ARTIKEL 3: Niemand mag worden onderworpen aan foltering of aan
onmenselijke of vernederende behandelingen of bestraffingen.

 

 

UITSPRAAK  5  JULI 2016: HUNDE TEGEN NEDERLAND

 

Het Europese Verdrag kent geen recht op sociale bijstand maar
erkent wel het belang van de economische en sociale rechten zoals
die in het Europese Handvest en de beslissing van het Europese
Comité Sociale Rechten (1 juli 2014) zijn verwoord.
Het Europese Hof voor de Rechten van de Mens vindt niet dat de
bevindingen van het Europese Comité Sociale Rechten automatisch
leiden tot een schending van artikel 3 van het Europese
Verdrag (EVRM) maar artikel 3 vereist wel dat overheden in gevallen
van extreme armoede – ook als het ongedocumenteerden betreft – actie moeten
ondernemen.

‘Article 3 requires States to take action in situations of the most
esxtreme poverty – also when it concerns irregular migrants…’

 

Het Europese Hof oordeelde in de zaak Hunde dat Nederland
artikel 3 van het Europese Verdrag niet heeft geschonden. Het Hof
motiveerde dit met het feit dat Nederland niet inactief of onverschillig
was gebleven. Nederland kent een buitenschuldprocedure,
mensen kunnenopvang krijgen in de VBL, er is medisch noodzakelijke
zorg beschikbaar en er kan uitstel van vertrek op medische
gronden worden gevraagd. Tot slot noemt het Europese Hof dat
Nederland recentelijk is begonnen met een stelsel dat voorziet
in basisvoorzieningen voor irreguliere migranten. Afbreken van deze
voorzieningen is dus in geen geval een optie.

EUROPESE RAPPORTEUR

Nils Muiznieks, mensenrechtencommissaris Raad van Europa:
Éenieder – dus ook mensen zonder verblijfsrecht- die zich bevindt
op het grondgebied van een staat heeft het recht op een adequate
levensstandaard. Inclusief eten, kleding en onderdak.’(7)

 

Op 15 november 2016 riep Nils Muiznieks de Europese landen
op om de mensenrechten van migranten te respecteren. In het
document ‘Migrants in limbo in Europe have the right to live in
dignity’
legt hij uit dat het recht op opvang nauw verbonden is aan
de menselijke waardigheid en daarom ook geldt voor migranten
zonder verblijfsrecht.

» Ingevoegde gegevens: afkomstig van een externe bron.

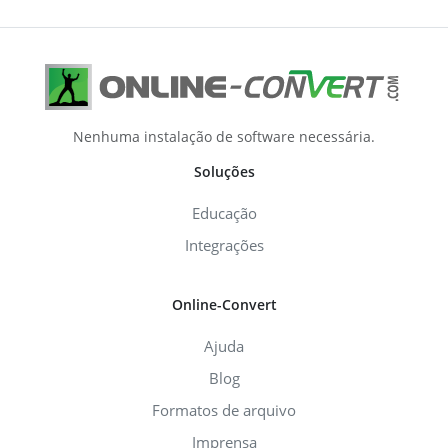
Nenhuma instalação de software necessária.
Soluções
Educação
Integrações
Online-Convert
Ajuda
Blog
Formatos de arquivo
Imprensa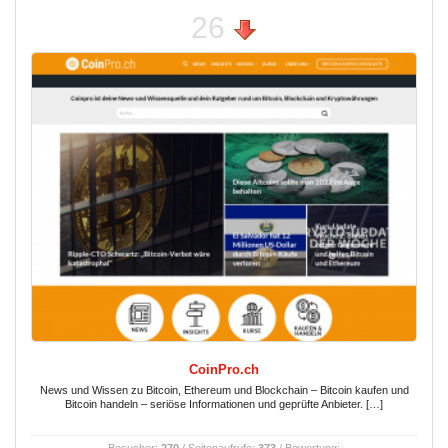
26
CoinPro.ch
News und Wissen zu Bitcoin, Ethereum und Blockchain – Bitcoin kaufen und
Bitcoin handeln – seriöse Informationen und geprüfte Anbieter. […]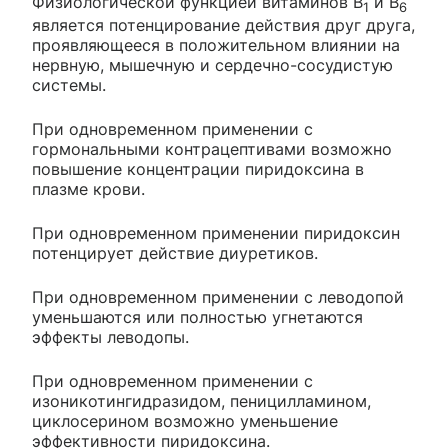
Физиологической функцией витаминов В
и В
1
6
является потенцирование действия друг друга,
проявляющееся в положительном влиянии на
нервную, мышечную и сердечно-сосудистую
системы.
При одновременном применении с
гормональными контрацептивами возможно
повышение концентрации пиридоксина в
плазме крови.
При одновременном применении пиридоксин
потенцирует действие диуретиков.
При одновременном применении с леводопой
уменьшаются или полностью угнетаются
эффекты леводопы.
При одновременном применении с
изоникотингидразидом, пеницилламином,
циклосерином возможно уменьшение
эффективности пиридоксина.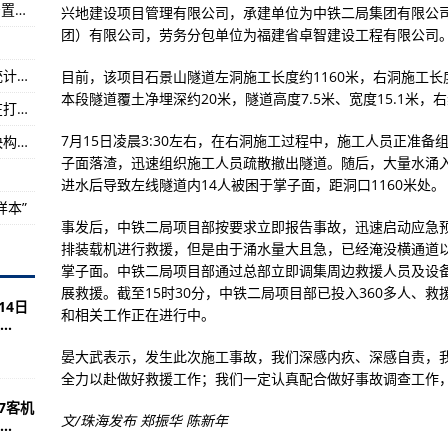
四川汶川发生4.8级地震 当地已转移36人劝返安置游客695人
兴地建设项目管理有限公司，承建单位为中铁二局集团有限公
执掌大国长剑
团）有限公司，劳务分包单位为福建省卓智建设工程有限公司
不惜一切代价，全力开展救援工作
大宗商品走势如何？猪肉价格是否触底？国家统计局回应
目前，该项目石景山隧道左洞施工长度约1160米，右洞施工长度
路部门加强巡查保线路安全
本段隧道覆土净埋深约20米，隧道高度7.5米、宽度15.1米，右
香港特区政府：修订个人资料（私隐）条例旨在打击“起底”行为
7月15日凌晨3:30左右，在右洞施工过程中，施工人员正准
【地评线】金羊网评：外贸持续稳中向好为加快构建新发展格局注入强大信心
子面落渣，迅速组织施工人员疏散撤出隧道。随后，大量水涌
进水后导致左线隧道内14人被困于掌子面，距洞口1160米处。
样本”
事发后，中铁二局项目部按要求立即报告事故，迅速启动应急
排装载机进行救援，但是由于涌水量大且急，已经淹没横通道
掌子面。中铁二局项目部通过总部立即调集周边救援人员及设
展救援。截至15时30分，中铁二局项目部已投入360多人、救
14日
和相关工作正在进行中。
.
晏大武表示，发生此次施工事故，我们深感内疚、深感自责，
全力以赴做好救援工作；我们一定认真配合做好事故调查工作
7客机
文/珠海发布 郑振华 陈新年
.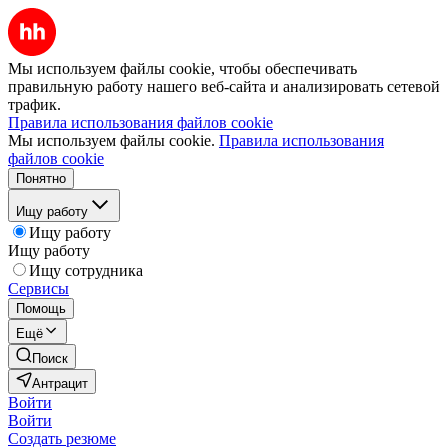
Мы используем файлы cookie, чтобы обеспечивать
правильную работу нашего веб-сайта и анализировать сетевой
трафик.
Правила использования файлов cookie
Мы используем файлы cookie.
Правила использования
файлов cookie
Понятно
Ищу работу
Ищу работу
Ищу работу
Ищу сотрудника
Сервисы
Помощь
Ещё
Поиск
Антрацит
Войти
Войти
Создать резюме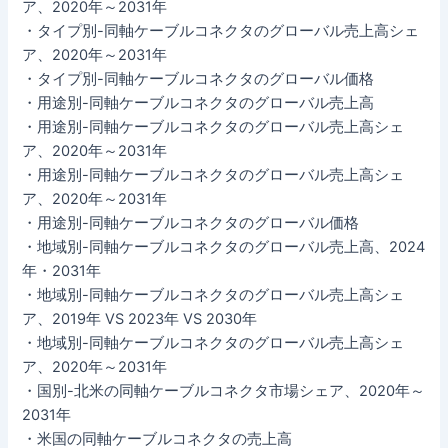
ア、2020年～2031年
・タイプ別-同軸ケーブルコネクタのグローバル売上高シェ
ア、2020年～2031年
・タイプ別-同軸ケーブルコネクタのグローバル価格
・用途別-同軸ケーブルコネクタのグローバル売上高
・用途別-同軸ケーブルコネクタのグローバル売上高シェ
ア、2020年～2031年
・用途別-同軸ケーブルコネクタのグローバル売上高シェ
ア、2020年～2031年
・用途別-同軸ケーブルコネクタのグローバル価格
・地域別-同軸ケーブルコネクタのグローバル売上高、2024
年・2031年
・地域別-同軸ケーブルコネクタのグローバル売上高シェ
ア、2019年 VS 2023年 VS 2030年
・地域別-同軸ケーブルコネクタのグローバル売上高シェ
ア、2020年～2031年
・国別-北米の同軸ケーブルコネクタ市場シェア、2020年～
2031年
・米国の同軸ケーブルコネクタの売上高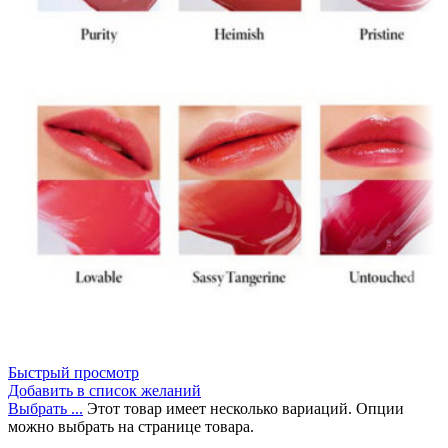
Быстрый просмотр
Добавить в список желаний
Выбрать ...
Этот товар имеет несколько вариаций. Опции
можно выбрать на странице товара.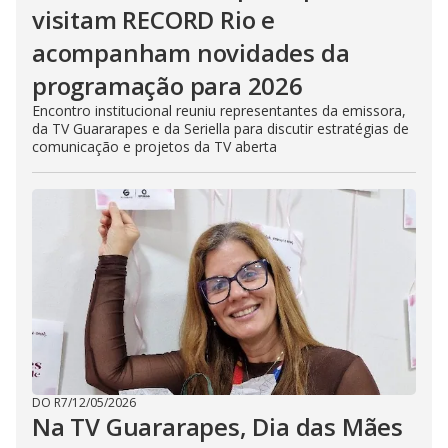
visitam RECORD Rio e
acompanham novidades da
programação para 2026
Encontro institucional reuniu representantes da emissora,
da TV Guararapes e da Seriella para discutir estratégias de
comunicação e projetos da TV aberta
DO R7
/
12/05/2026
Na TV Guararapes, Dia das Mães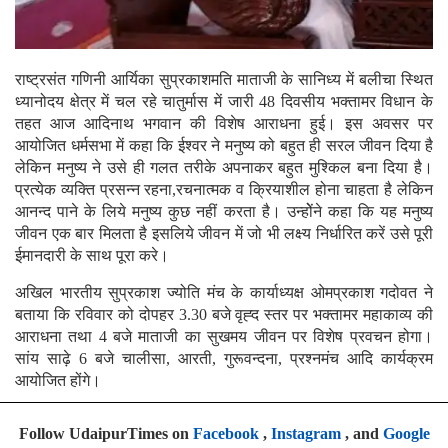
राष्ट्रसंत गणिनी आर्यिका सुप्रकाशमति माताजी के सानिध्य में बलीचा स्थित
ध्यानोदय क्षेत्र में चल रहे चातुर्मास में जारी 48 दिवसीय भक्तामर विधान के
तहत आज आदिनाथ भगवान की विशेष आराधना हुई। इस अवसर पर
आयोजित धर्मसभा में कहा कि ईश्वर ने मनुष्य को बहुत ही सरल जीवन दिया है
लेकिन मनुष्य ने उसे ही गलत तरीके अपनाकर बहुत मुश्किल बना दिया है।
प्रत्येक व्यक्ति प्रसन्न रहना,रचनात्मक व क्रियाशील होना चाहता है लेकिन
आनन्द पाने के लिये मनुष्य कुछ नहीं करता है। उन्होेंने कहा कि यह मनुष्य
जीवन एक बार मिलता है इसलिये जीवन में जो भी लक्ष्य निर्धारित करें उसे पूरी
ईमानदारी के साथ पूरा करे।
अखिल भारतीय सुप्रकाश ज्योति मंच के कार्याध्यक्ष ओमप्रकाश गदोवत ने
बताया कि रविवार को दोपहर 3.30 बजे वृह्द स्तर पर भक्तामर महाकाव्य की
आराधना तथा 4 बजे माताजी का सुखमय जीवन पर विशेष प्रवचन होगा।
सांय साढ़े 6 बजे चालीसा, आरती, गुरूवन्दना, प्रश्नमंच आदि कार्यक्रम
आयोजित होंगे।
Follow UdaipurTimes on
Facebook
,
Instagram
, and
Google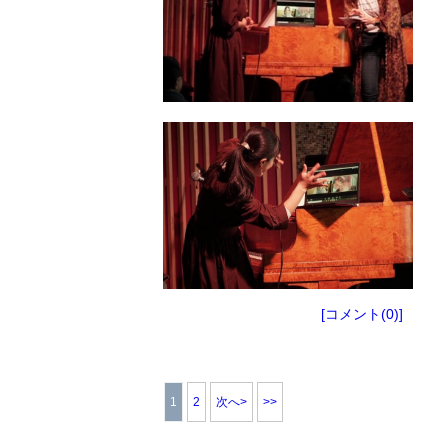
[コメント(0)]
1
2
次へ>
>>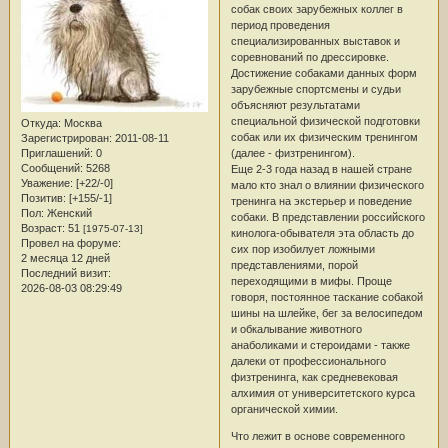
собак своих зарубежных коллег в
период проведения
специализированных выставок и
соревнований по дрессировке.
Достижение собаками данных форм
зарубежные спортсмены и судьи
объясняют результатами
специальной физической подготовки
Откуда:
Москва
собак или их физическим тренингом
Зарегистрирован
: 2011-08-11
(далее - физтренингом).
Приглашений:
0
Сообщений:
5268
Еще 2-3 года назад в нашей стране
Уважение:
[+22/-0]
мало кто знал о влиянии физического
Позитив:
[+155/-1]
тренинга на экстерьер и поведение
Пол:
Женский
собаки. В представлении российского
Возраст:
51
[1975-07-13]
кинолога-обывателя эта область до
Провел на форуме:
сих пор изобилует ложными
2 месяца 12 дней
представлениями, порой
Последний визит:
переходящими в мифы. Проще
2026-08-03 08:29:49
говоря, постоянное таскание собакой
шины на шлейке, бег за велосипедом
и обкалывание животного
анаболиками и стероидами - также
далеки от профессионального
физтренинга, как средневековая
алхимия от университетского курса
органической химии.
Что лежит в основе современного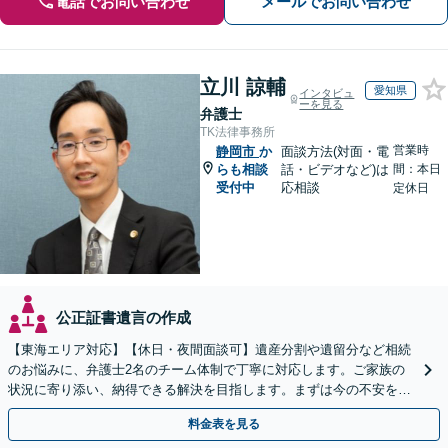
電話でお問い合わせ
メールでお問い合わせ
立川 諒輔
愛知県
インタビュ
ーを見る
弁護士
TK法律事務所
営業時
静岡市
か
面談方法(対面・電
らも相談
話・ビデオなど)は
間：本日
受付中
応相談
定休日
公正証書遺言の作成
【東海エリア対応】【休日・夜間面談可】遺産分割や遺留分など相続
のお悩みに、弁護士2名のチーム体制で丁寧に対応します。ご家族の
状況に寄り添い、納得できる解決を目指します。まずは今の不安をお
聞かせください【メール・WEB相談可】
料金表を見る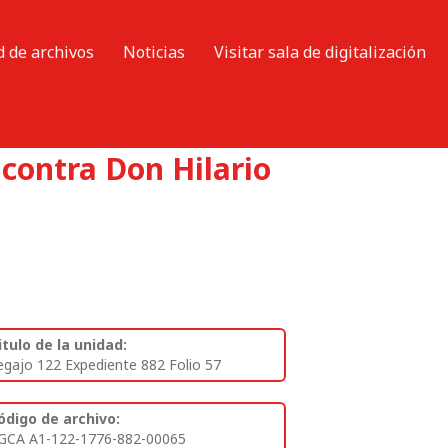
d de archivos
Noticias
Visitar sala de digitalización
contra Don Hilario
itulo de la unidad:
egajo 122 Expediente 882 Folio 57
ódigo de archivo:
GCA A1-122-1776-882-00065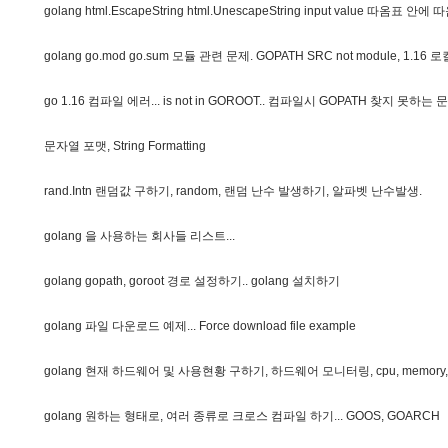
g
o
l
a
n
g
h
t
m
l
.
E
s
c
a
p
e
S
t
r
i
n
g
h
t
m
l
.
U
n
e
s
c
a
p
e
S
t
r
i
n
g
i
n
p
u
t
v
a
l
u
e
따
옴
표
안
에
따
g
o
l
a
n
g
g
o
.
m
o
d
g
o
.
s
u
m
모
듈
관
련
문
제
.
G
O
P
A
T
H
S
R
C
n
o
t
m
o
d
u
l
e
,
1
.
1
6
로
g
o
1
.
1
6
컴
파
일
에
러
.
.
.
i
s
n
o
t
i
n
G
O
R
O
O
T
.
.
컴
파
일
시
G
O
P
A
T
H
찾
지
못
하
는
문
문
자
열
포
맷
,
S
t
r
i
n
g
F
o
r
m
a
t
t
i
n
g
r
a
n
d
.
I
n
t
n
랜
덤
값
구
하
기
,
r
a
n
d
o
m
,
랜
덤
난
수
발
생
하
기
,
알
파
벳
난
수
발
생
.
g
o
l
a
n
g
을
사
용
하
는
회
사
들
리
스
트
.
.
.
g
o
l
a
n
g
g
o
p
a
t
h
,
g
o
r
o
o
t
경
로
설
정
하
기
.
.
g
o
l
a
n
g
설
치
하
기
g
o
l
a
n
g
파
일
다
운
로
드
예
제
.
.
.
F
o
r
c
e
d
o
w
n
l
o
a
d
f
i
l
e
e
x
a
m
p
l
e
g
o
l
a
n
g
현
재
하
드
웨
어
및
사
용
현
황
구
하
기
,
하
드
웨
어
모
니
터
링
,
c
p
u
,
m
e
m
o
r
y
,
g
o
l
a
n
g
원
하
는
형
태
로
,
여
러
종
류
로
크
로
스
컴
파
일
하
기
.
.
.
G
O
O
S
,
G
O
A
R
C
H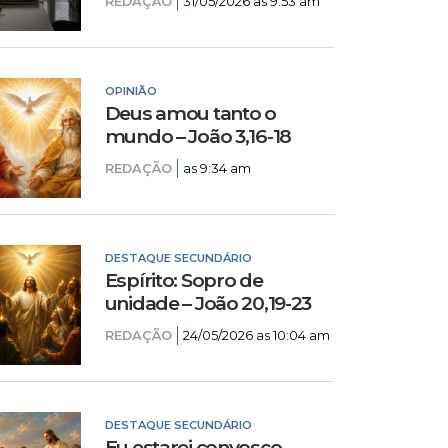
REDAÇÃO
31/05/2026 as 9:53 am
OPINIÃO
Deus amou tanto o
mundo – João 3,16-18
REDAÇÃO
as 9:34 am
DESTAQUE SECUNDÁRIO
Espírito: Sopro de
unidade – João 20,19-23
REDAÇÃO
24/05/2026 as 10:04 am
DESTAQUE SECUNDÁRIO
Eu estarei convosco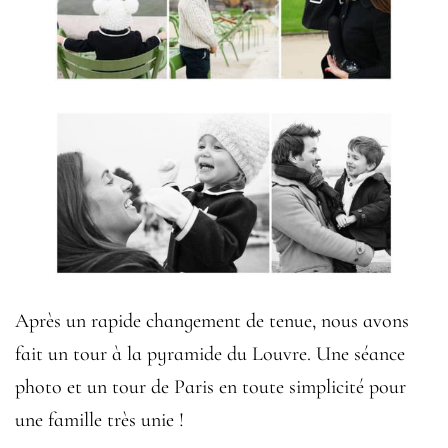
Après un rapide changement de tenue, nous avons
fait un tour à la pyramide du Louvre. Une séance
photo et un tour de Paris en toute simplicité pour
une famille très unie !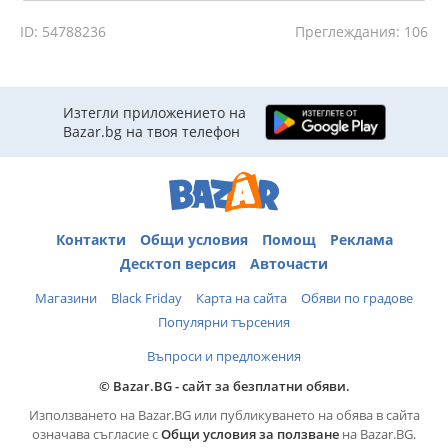
ID: 54788236
Преглеждания: 106
Изтегли приложението на
Bazar.bg на твоя телефон
Контакти
Общи условия
Помощ
Реклама
Десктоп версия
Авточасти
Магазини
Black Friday
Карта на сайта
Обяви по градове
Популярни търсения
Въпроси и предложения
© Bazar.BG - сайт за безплатни обяви.
Използването на Bazar.BG или публикуването на обява в сайта
означава съгласие с
Общи условия за ползване
на Bazar.BG.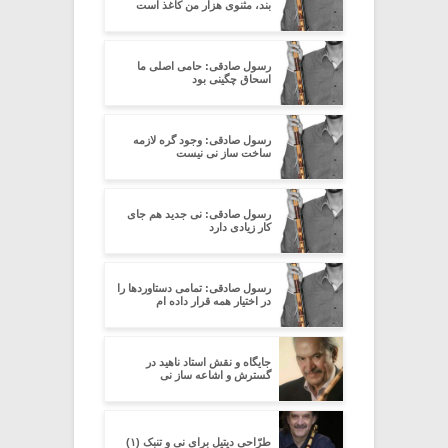
بند، مثنوی هزار من کاغذ است
رسول صادقی: حامی اصلی ما
اسحاق چگینی بود
رسول صادقی: وجود گره لازمه
ساخت ساز نی نیست
رسول صادقی: نی جدید هم جای
کار زیادی دارد
رسول صادقی: تمامی دستاوردها را
در اختیار همه قرار داده ام
جایگاه و نقش استاد ناهید در
گسترش و اشاعه ساز نی
طرّاحی دیتیل برای نی و تنبک (۱)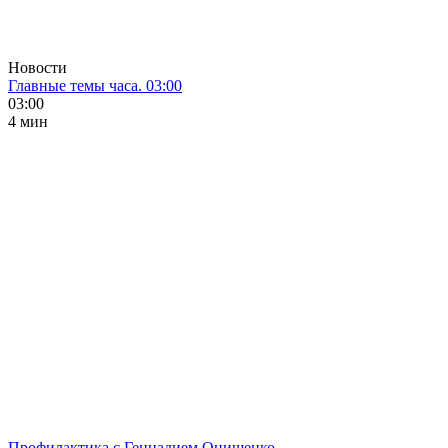
Новости
Главные темы часа. 03:00
03:00
4 мин
Профилактика с Геннадием Онищенко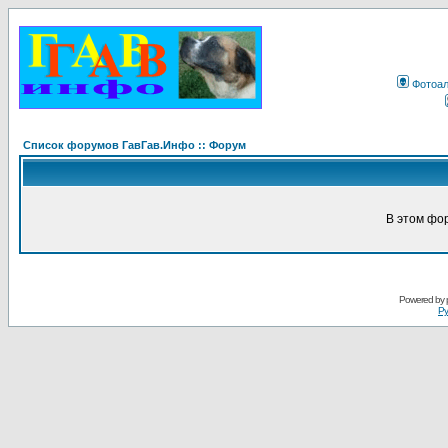
Фотоа
Список форумов ГавГав.Инфо :: Форум
В этом фо
Powered by
Ру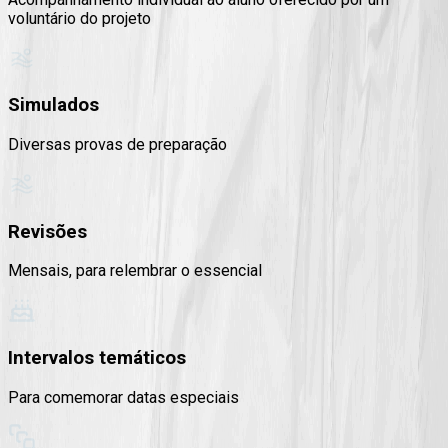
voluntário do projeto
Simulados
Diversas provas de preparação
Revisões
Mensais, para relembrar o essencial
Intervalos temáticos
Para comemorar datas especiais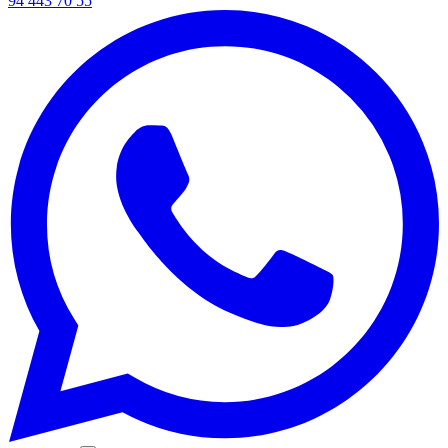
94 443 70 55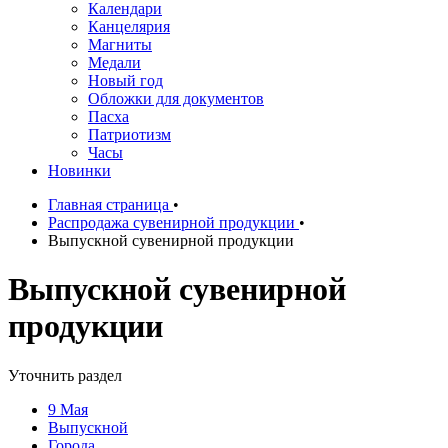
Календари
Канцелярия
Магниты
Медали
Новый год
Обложки для документов
Пасха
Патриотизм
Часы
Новинки
Главная страница
•
Распродажа сувенирной продукции
•
Выпускной сувенирной продукции
Выпускной сувенирной
продукции
Уточнить раздел
9 Мая
Выпускной
Города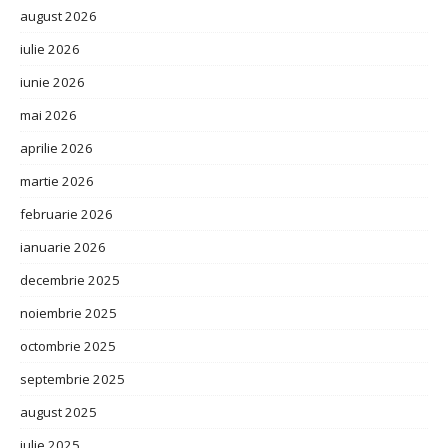
august 2026
iulie 2026
iunie 2026
mai 2026
aprilie 2026
martie 2026
februarie 2026
ianuarie 2026
decembrie 2025
noiembrie 2025
octombrie 2025
septembrie 2025
august 2025
iulie 2025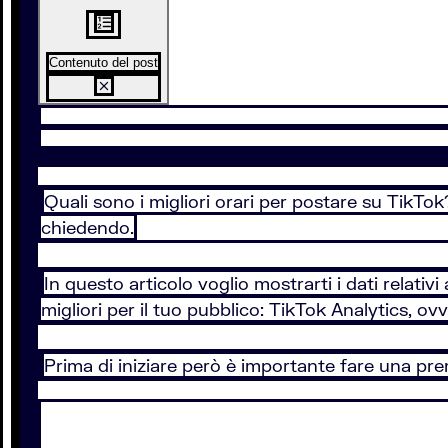
Contenuto del post
Quali sono i migliori orari per postare su TikTo
chiedendo.
In questo articolo voglio mostrarti i dati relativ
migliori per il tuo pubblico: TikTok Analytics, ovv
Prima di iniziare però è importante fare una pr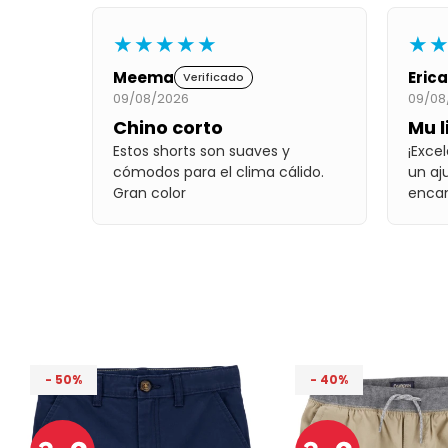
★★★★★
★
Meema
Erica
Verificado
09/08/2026
09/08
Chino corto
Mu l
Estos shorts son suaves y
¡Exce
cómodos para el clima cálido.
un aju
Gran color
encan
50
40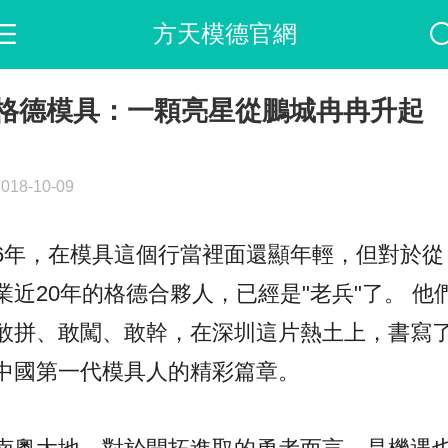
方天模德官網
格德模具：一顆亮星從鵬城冉冉升起
2018-10-09
6年，在模具這個行當裡面還顯年輕，但對於從
業近20年的格德合夥人，已經是"老兵"了。 他
敢拼、敢闖、敢幹，在深圳這片熱土上，書寫
中國第一代模具人的精彩篇章。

Muiznieks wijst in zijn verklaring op het
Europese Comité Sociale Rechten dat eerder op basis van het
Europees Sociaal Handvest oordeelde dat noodhulp onvoorwaardelijk
moet zijn en niet afhankelijk mag worden gemaakt van de
bereidheid mee te werken aan terugkeer.

 

EUROPEES COMITÉ TEGEN RACISME EN INTOLERANTIE

 

Op 10 mei verklaarde Secretaris Generaal van de Raad
van Europa Thorbjørn Jagland dat ook mensenrechten van
irreguliere migranten moeten worden gerespecteerd. Hij verwijst
onder meer naar de aanbevelingen van 16 maart 2016. (General
Policy Recommendation no. 16: On Safeguarding Irregularly
Present Migrants From Discrimination.) Het Europees Comité tegen
Racisme en Intolerantie (ECRI) wijst op de verantwoordelijkheid
van staten om te voorzien in fondsen en middelen zodat een
adequate levensstandaard voor iedereen (ongeacht verblijfsstatus)
kan worden gegarandeerd. Om de rechten te garanderen adviseert
ECRI om migratiecontrole en voorzieningen en diensten van elkaar
te scheiden.(8)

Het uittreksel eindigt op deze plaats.